The Impact of Hammersmith Bridge Closure on Journey Times
The Impact of Hammersmith Bridge Closure on Journey Times
The closure of Hammersmith Bridge has had a profound impact on local travel, altering journey times for thousands of commuters. To understand these changes, we were asked to analyse how travel times have evolved since the bridge’s closure. Using historical data from 2019 and recent information from October 2024, we leveraged TRACC to evaluate journey time variations across postcode sectors. This analysis revealed significant increases in travel times for both cars and buses, highlighting the broader implications of the bridge closure and other traffic management initiatives like low traffic neighbourhoods and 20mph speed limits.
Pre and Post-Closure Journey Time Analysis
Having access to detailed Ordnance Survey data, including historical average speeds and timetables, allowed us to undertake a comprehensive study. The bridge, which closed to car traffic in 2019, forced drivers to take lengthy detours to cross the Thames. Similarly, bus routes were diverted, significantly impacting journey times. We loaded this data into TRACC and analysed journey times between postcode sectors, focusing on areas most affected by the closure:
Car Journeys: A Widespread Increase in Travel Times
The closure of Hammersmith Bridge has had a profound impact on car journeys, particularly for those traveling between SW13 9 and W6 9, two postcode sectors heavily reliant on this crossing. Prior to the closure, drivers could complete this journey in a relatively short time. However, with the bridge no longer accessible to vehicles, travel times have surged by over 20 minutes, with routes now covering an additional 5 miles. This detour not only adds to the time spent on the road but also increases fuel consumption, emissions and travel costs. Our analysis of 92,994 potential journeys showed that more than 80,000 of them have worsened, underscoring the scale of disruption for local drivers.
While the bridge closure is the most immediate cause of these delays, other factors have compounded the issue. The introduction of low traffic neighbourhoods (LTNs) in surrounding areas has redirected traffic away from residential streets, funneling it onto already congested main roads. Additionally, the implementation of 20mph speed limits in many parts of London has contributed to slower overall traffic speeds. Together, these factors paint a complex picture of how interlinked infrastructure changes can amplify the impact of a single disruption like the Hammersmith Bridge closure.
Bus Journeys: A Closer Look at the Worsening Delays
The closure of Hammersmith Bridge has severely impacted bus journey times, exacerbating travel challenges for thousands of passengers who rely on these routes daily. Our analysis revealed striking increases in journey durations, particularly between postcode sectors SW13 8 and W6 9.

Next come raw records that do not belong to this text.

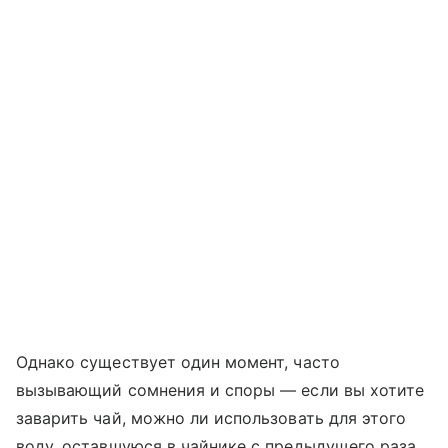
Однако существует один момент, часто
вызывающий сомнения и споры — если вы хотите
заварить чай, можно ли использовать для этого
воду, оставшуюся в чайнике с предыдущего раза,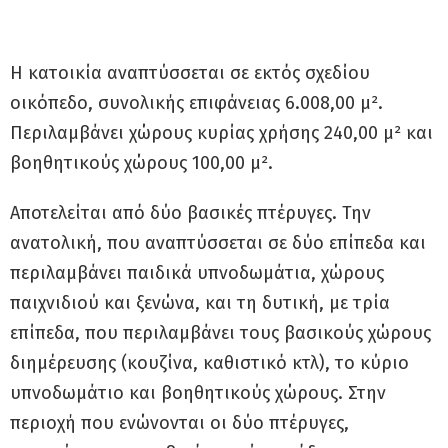
Η κατοικία αναπτύσσεται σε εκτός σχεδίου
οικόπεδο, συνολικής επιφάνειας 6.008,00 μ².
Περιλαμβάνει χώρους κυρίας χρήσης 240,00 μ² και
βοηθητικούς χώρους 100,00 μ².
Αποτελείται από δύο βασικές πτέρυγες. Την
ανατολική, που αναπτύσσεται σε δύο επίπεδα και
περιλαμβάνει παιδικά υπνοδωμάτια, χώρους
παιχνιδιού και ξενώνα, και τη δυτική, με τρία
επίπεδα, που περιλαμβάνει τους βασικούς χώρους
διημέρευσης (κουζίνα, καθιστικό κτλ), το κύριο
υπνοδωμάτιο και βοηθητικούς χώρους. Στην
περιοχή που ενώνονται οι δύο πτέρυγες,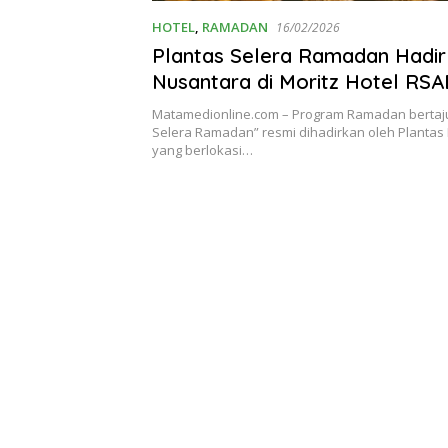
HOTEL
,
RAMADAN
16/02/2026
Plantas Selera Ramadan Hadir
Nusantara di Moritz Hotel RS
Kita
Matamedionline.com – Program Ramadan bertaju
Selera Ramadan” resmi dihadirkan oleh Plantas
yang berlokasi…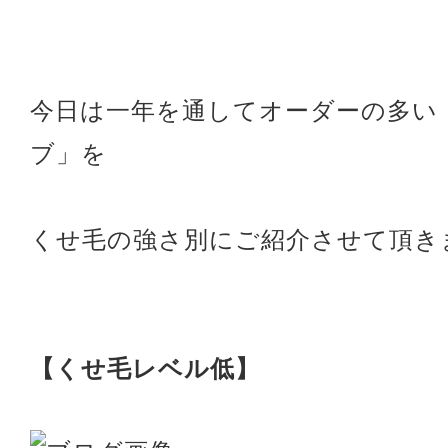
今日は一年を通してオーダーの多い
ブ」を
くせ毛の強さ別にご紹介させて頂き
【くせ毛レベル低】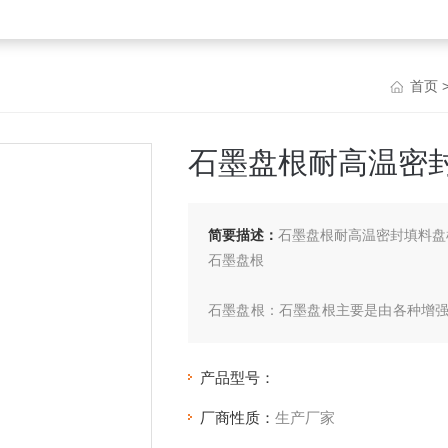
首页
石墨盘根耐高温密
简要描述：
石墨盘根耐高温密封填料盘
石墨盘根
石墨盘根：石墨盘根主要是由各种增
料精工编织而得。适用于高温高压条
主要 用于高温、高压、耐腐蚀介质下阀
产品型号：
厂商性质：
生产厂家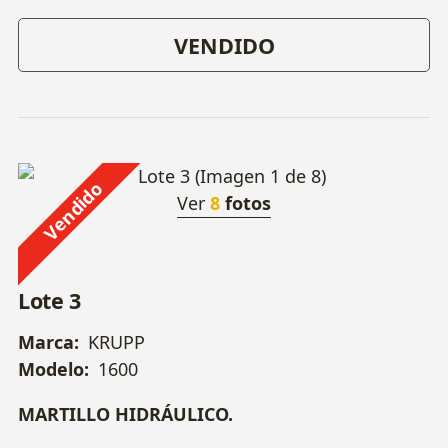
VENDIDO
Vendido
Ver
8
fotos
Lote 3
Marca:
KRUPP
Modelo:
1600
MARTILLO HIDRÁULICO.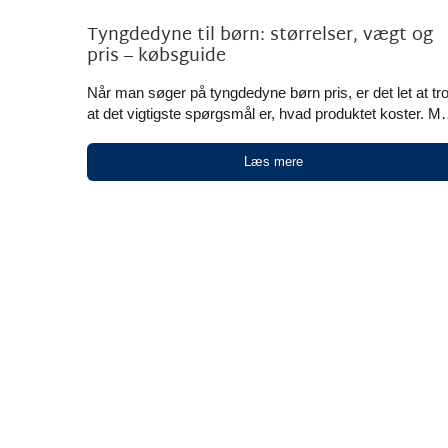
Tyngdedyne til børn: størrelser, vægt og
pris – købsguide
Når man søger på tyngdedyne børn pris, er det let at tro
at det vigtigste spørgsmål er, hvad produktet koster. M
ved køb til børn hænger pris tæt sammen med vægt,
størrelse, materiale og ikke mindst den måde, produkte
Læs mere
skal bruges på. For nogle børn handler det om ro ved
sengetid, og en tyngdedyne kan være med til at skabe
[...]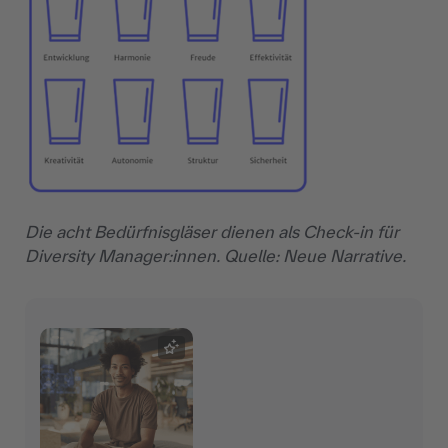
Die acht Bedürfnisgläser dienen als Check-in für
Diversity Manager:innen. Quelle: Neue Narrative.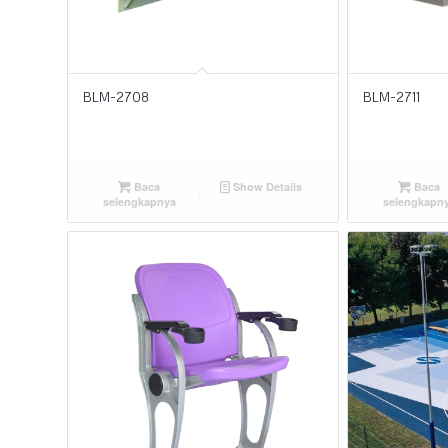
BLM-2708
BLM-2711
Baca
Show Details
Baca
selengkapnya
selengkapn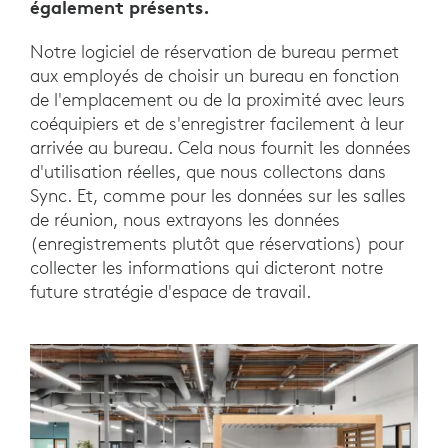
également présents.
Notre logiciel de réservation de bureau permet
aux employés de choisir un bureau en fonction
de l'emplacement ou de la proximité avec leurs
coéquipiers et de s'enregistrer facilement à leur
arrivée au bureau. Cela nous fournit les données
d'utilisation réelles, que nous collectons dans
Sync. Et, comme pour les données sur les salles
de réunion, nous extrayons les données
(enregistrements plutôt que réservations) pour
collecter les informations qui dicteront notre
future stratégie d'espace de travail.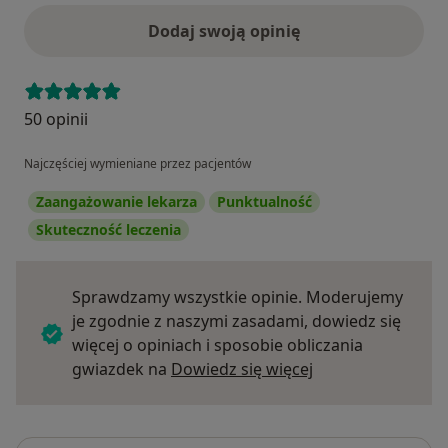
Dodaj swoją opinię
50 opinii
Najczęściej wymieniane przez pacjentów
Zaangażowanie lekarza
Punktualność
Skuteczność leczenia
Sprawdzamy wszystkie opinie. Moderujemy
je zgodnie z naszymi zasadami, dowiedz się
więcej o opiniach i sposobie obliczania
Dowiedz się więce
gwiazdek na
Dowiedz się więcej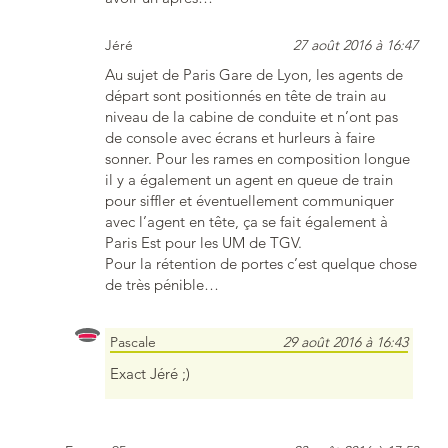
Jéré
27 août 2016 à 16:47
Au sujet de Paris Gare de Lyon, les agents de
départ sont positionnés en tête de train au
niveau de la cabine de conduite et n’ont pas
de console avec écrans et hurleurs à faire
sonner. Pour les rames en composition longue
il y a également un agent en queue de train
pour siffler et éventuellement communiquer
avec l’agent en tête, ça se fait également à
Paris Est pour les UM de TGV.
Pour la rétention de portes c’est quelque chose
de très pénible…
Pascale
29 août 2016 à 16:43
Exact Jéré ;)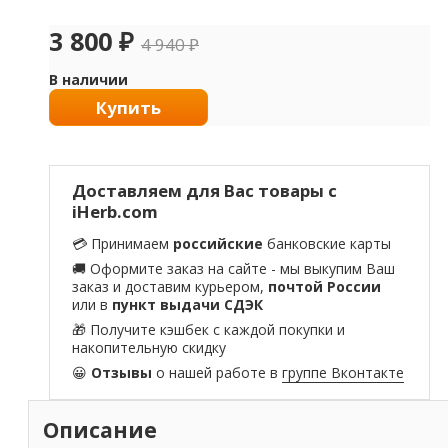
3 800
₽
4 940
₽
В наличии
Купить
Доставляем для Вас товары с
iHerb.com
💳 Принимаем
российские
банковские карты
🚚 Оформите заказ на сайте - мы выкупим Ваш
заказ и доставим курьером,
почтой России
или в
пункт выдачи СДЭК
🎁 Получите кэшбек с каждой покупки и
накопительную скидку
😀
Отзывы
о нашей работе в
группе Вконтакте
Описание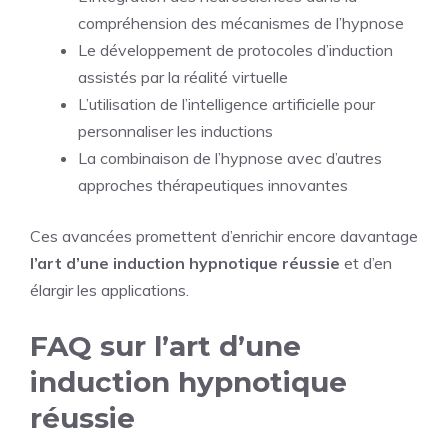
compréhension des mécanismes de l’hypnose
Le développement de protocoles d’induction
assistés par la réalité virtuelle
L’utilisation de l’intelligence artificielle pour
personnaliser les inductions
La combinaison de l’hypnose avec d’autres
approches thérapeutiques innovantes
Ces avancées promettent d’enrichir encore davantage
l’art d’une induction hypnotique réussie
et d’en
élargir les applications.
FAQ sur l’art d’une
induction hypnotique
réussie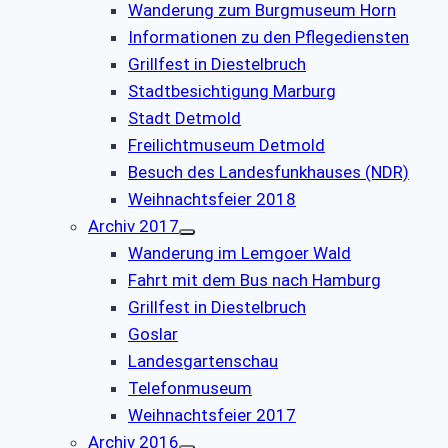
Wanderung zum Burgmuseum Horn
Informationen zu den Pflegediensten
Grillfest in Diestelbruch
Stadtbesichtigung Marburg
Stadt Detmold
Freilichtmuseum Detmold
Besuch des Landesfunkhauses (NDR)
Weihnachtsfeier 2018
Archiv 2017
Wanderung im Lemgoer Wald
Fahrt mit dem Bus nach Hamburg
Grillfest in Diestelbruch
Goslar
Landesgartenschau
Telefonmuseum
Weihnachtsfeier 2017
Archiv 2016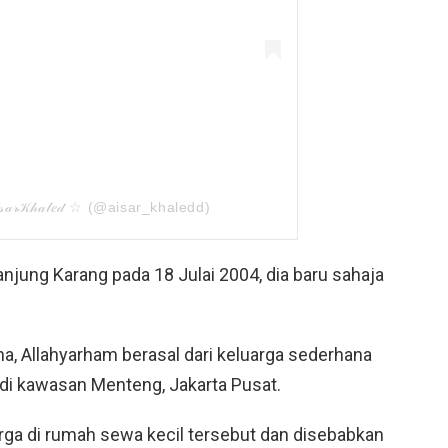
𝒶𝓇𝒦𝒽𝒶𝓁𝑒𝒹 ☆ (@aisar_khaledd)
Tanjung Karang pada 18 Julai 2004, dia baru sahaja
ina, Allahyarham berasal dari keluarga sederhana
 di kawasan Menteng, Jakarta Pusat.
arga di rumah sewa kecil tersebut dan disebabkan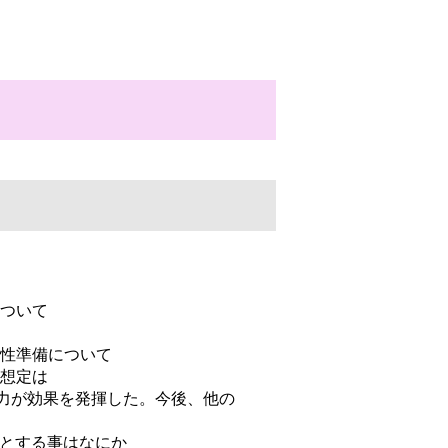
ついて
性準備について
想定は
能力が効果を発揮した。今後、他の
題とする事はなにか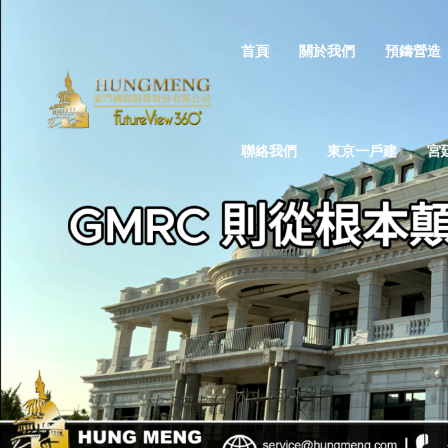
首頁
關於我們
預鑄營造
聯絡我們
東京一戶建
宮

Before the closure, this route offered a relatively swift and reliable connection, with travel times averaging 9 minutes during peak hours. However, post-closure, these journeys have been significantly disrupted. Passengers now face an average travel time of over 40 minutes, more than a four-fold increase. In some cases, journey times have stretched beyond 50 minutes, depending on the time of day.
Broader Implications
These findings underscore the cascading effects of the Hammersmith Bridge closure, not only on direct journeys but also on the wider transportation network. Increased travel times have led to heightened congestion, longer commutes, and broader challenges for public transport users and drivers alike.
Conclusion
The ability to conduct this detailed analysis was made possible by the use of TRACC and access to comprehensive datasets, including historical average speeds and timetables. TRACC’s powerful capabilities allowed us to efficiently model and compare pre- and post-closure journey times across thousands of routes. This enabled us to uncover critical insights into how travel patterns have shifted and identify areas most affected by the disruption. By leveraging these tools, we were able to provide a clear and data-driven understanding of the challenges faced by both drivers and public transit users, ensuring that future decisions are informed by robust evidence.